**Exercise goal**
Some lines hold the string "check". Copy all of them from the material that follows.

Start of Block

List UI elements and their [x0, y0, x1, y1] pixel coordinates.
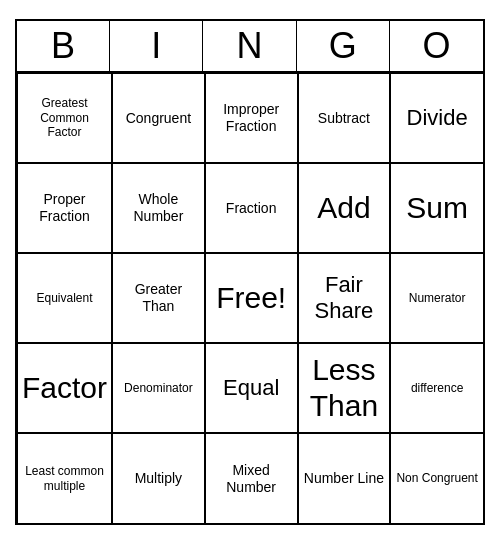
- header-letter-o: O: [390, 21, 483, 71]
- bingo-cell-11: Greater Than: [112, 253, 205, 343]
- bingo-cell-5: Proper Fraction: [17, 163, 112, 253]
- header-letter-i: I: [110, 21, 203, 71]
- bingo-header: BINGO: [17, 21, 483, 73]
- bingo-cell-4: Divide: [390, 73, 483, 163]
- bingo-cell-21: Multiply: [112, 433, 205, 523]
- bingo-cell-6: Whole Number: [112, 163, 205, 253]
- bingo-cell-9: Sum: [390, 163, 483, 253]
- bingo-cell-7: Fraction: [205, 163, 298, 253]
- bingo-cell-20: Least common multiple: [17, 433, 112, 523]
- header-letter-g: G: [297, 21, 390, 71]
- bingo-cell-17: Equal: [205, 343, 298, 433]
- bingo-cell-12: Free!: [205, 253, 298, 343]
- bingo-grid: Greatest Common FactorCongruentImproper …: [17, 73, 483, 523]
- bingo-cell-16: Denominator: [112, 343, 205, 433]
- bingo-cell-15: Factor: [17, 343, 112, 433]
- bingo-cell-13: Fair Share: [298, 253, 391, 343]
- bingo-cell-18: Less Than: [298, 343, 391, 433]
- bingo-cell-19: difference: [390, 343, 483, 433]
- bingo-cell-10: Equivalent: [17, 253, 112, 343]
- bingo-cell-8: Add: [298, 163, 391, 253]
- bingo-cell-24: Non Congruent: [390, 433, 483, 523]
- bingo-cell-3: Subtract: [298, 73, 391, 163]
- bingo-cell-23: Number Line: [298, 433, 391, 523]
- header-letter-n: N: [203, 21, 296, 71]
- bingo-cell-14: Numerator: [390, 253, 483, 343]
- bingo-card: BINGO Greatest Common FactorCongruentImp…: [15, 19, 485, 525]
- bingo-cell-2: Improper Fraction: [205, 73, 298, 163]
- header-letter-b: B: [17, 21, 110, 71]
- bingo-cell-22: Mixed Number: [205, 433, 298, 523]
- bingo-cell-1: Congruent: [112, 73, 205, 163]
- bingo-cell-0: Greatest Common Factor: [17, 73, 112, 163]
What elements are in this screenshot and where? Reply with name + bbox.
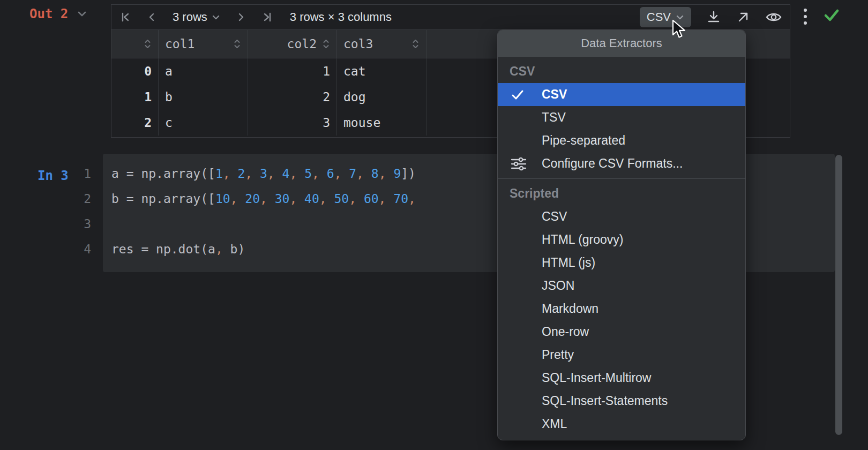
menu-list: CSVCSVTSVPipe-separatedConfigure CSV For… <box>498 57 745 440</box>
table-cell[interactable]: a <box>159 58 248 84</box>
last-page-icon[interactable] <box>261 11 274 24</box>
notebook-screen: Out 2 3 rows 3 rows × 3 columns <box>0 0 868 450</box>
data-extractor-button[interactable]: CSV <box>640 7 691 27</box>
menu-item-pretty[interactable]: Pretty <box>498 343 745 366</box>
data-extractors-menu: Data Extractors CSVCSVTSVPipe-separatedC… <box>497 29 746 440</box>
menu-item-label: JSON <box>542 279 574 293</box>
table-cell[interactable]: b <box>159 84 248 110</box>
chevron-down-icon <box>212 14 220 20</box>
eye-icon[interactable] <box>765 11 782 24</box>
page-size-dropdown[interactable]: 3 rows <box>173 10 220 24</box>
menu-item-html-groovy[interactable]: HTML (groovy) <box>498 228 745 251</box>
prev-page-icon[interactable] <box>146 11 159 24</box>
menu-item-xml[interactable]: XML <box>498 412 745 436</box>
menu-item-html-js[interactable]: HTML (js) <box>498 251 745 274</box>
table-dimensions-label: 3 rows × 3 columns <box>290 10 392 24</box>
menu-section-header-scripted: Scripted <box>498 182 745 205</box>
menu-item-markdown[interactable]: Markdown <box>498 297 745 320</box>
column-header-col2[interactable]: col2 <box>248 30 337 58</box>
menu-item-label: TSV <box>542 110 566 125</box>
out-cell-header: Out 2 <box>29 6 87 21</box>
line-number: 3 <box>63 212 91 237</box>
menu-separator <box>498 178 745 179</box>
success-check-icon <box>823 8 840 22</box>
table-cell[interactable]: c <box>159 110 248 136</box>
menu-item-tsv[interactable]: TSV <box>498 106 745 129</box>
table-cell[interactable]: cat <box>337 58 426 84</box>
column-label: col3 <box>343 37 373 51</box>
download-icon[interactable] <box>706 10 721 25</box>
out-collapse-chevron-icon[interactable] <box>77 10 87 18</box>
menu-item-label: Pretty <box>542 348 574 362</box>
open-in-new-icon[interactable] <box>736 10 750 24</box>
menu-item-label: Markdown <box>542 302 598 316</box>
first-page-icon[interactable] <box>119 11 132 24</box>
column-header-index[interactable] <box>111 30 159 58</box>
menu-item-one-row[interactable]: One-row <box>498 320 745 343</box>
menu-item-label: Pipe-separated <box>542 133 625 148</box>
menu-item-configure-csv-formats[interactable]: Configure CSV Formats... <box>498 152 745 175</box>
menu-item-csv[interactable]: CSV <box>498 83 745 106</box>
menu-item-label: SQL-Insert-Statements <box>542 394 668 408</box>
line-number: 2 <box>63 186 91 212</box>
line-number: 4 <box>63 237 91 262</box>
row-index-cell[interactable]: 1 <box>111 84 159 110</box>
menu-title: Data Extractors <box>498 30 745 57</box>
menu-item-label: HTML (groovy) <box>542 232 624 247</box>
menu-item-label: Configure CSV Formats... <box>542 156 683 171</box>
table-cell[interactable]: 2 <box>248 84 337 110</box>
menu-item-label: HTML (js) <box>542 256 595 270</box>
sliders-icon <box>498 156 542 171</box>
menu-item-pipe-separated[interactable]: Pipe-separated <box>498 129 745 152</box>
menu-item-csv[interactable]: CSV <box>498 205 745 228</box>
vertical-scrollbar[interactable] <box>835 155 842 435</box>
column-header-col1[interactable]: col1 <box>159 30 248 58</box>
data-extractor-button-label: CSV <box>647 10 671 24</box>
table-cell[interactable]: 1 <box>248 58 337 84</box>
grid-toolbar: 3 rows 3 rows × 3 columns CSV <box>111 5 790 30</box>
row-index-cell[interactable]: 0 <box>111 58 159 84</box>
menu-item-sql-insert-multirow[interactable]: SQL-Insert-Multirow <box>498 366 745 389</box>
table-cell[interactable]: 3 <box>248 110 337 136</box>
menu-item-json[interactable]: JSON <box>498 274 745 297</box>
sort-icon[interactable] <box>233 38 241 50</box>
menu-section-header-csv: CSV <box>498 60 745 83</box>
out-cell-label: Out 2 <box>29 6 68 21</box>
column-label: col1 <box>165 37 194 51</box>
chevron-down-icon <box>676 14 684 20</box>
sort-icon[interactable] <box>411 38 420 50</box>
table-cell[interactable]: dog <box>337 84 426 110</box>
menu-item-sql-insert-statements[interactable]: SQL-Insert-Statements <box>498 389 745 412</box>
menu-item-label: CSV <box>542 87 567 102</box>
next-page-icon[interactable] <box>234 11 247 24</box>
menu-item-label: CSV <box>542 209 567 224</box>
sort-icon[interactable] <box>144 38 152 50</box>
kebab-menu-icon[interactable] <box>803 8 807 26</box>
column-header-col3[interactable]: col3 <box>337 30 426 58</box>
table-cell[interactable]: mouse <box>337 110 426 136</box>
page-size-label: 3 rows <box>173 10 207 24</box>
grid-toolbar-right: CSV <box>640 7 782 27</box>
check-icon <box>498 88 542 101</box>
line-number-gutter: 1234 <box>63 161 91 262</box>
menu-item-label: One-row <box>542 325 589 339</box>
menu-item-label: SQL-Insert-Multirow <box>542 371 651 385</box>
menu-item-label: XML <box>542 417 567 431</box>
row-index-cell[interactable]: 2 <box>111 110 159 136</box>
sort-icon[interactable] <box>322 38 330 50</box>
line-number: 1 <box>63 161 91 186</box>
column-label: col2 <box>287 37 317 51</box>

End of Block

**Answer section**
success-check-icon <box>823 8 840 22</box>
check-icon <box>498 88 542 101</box>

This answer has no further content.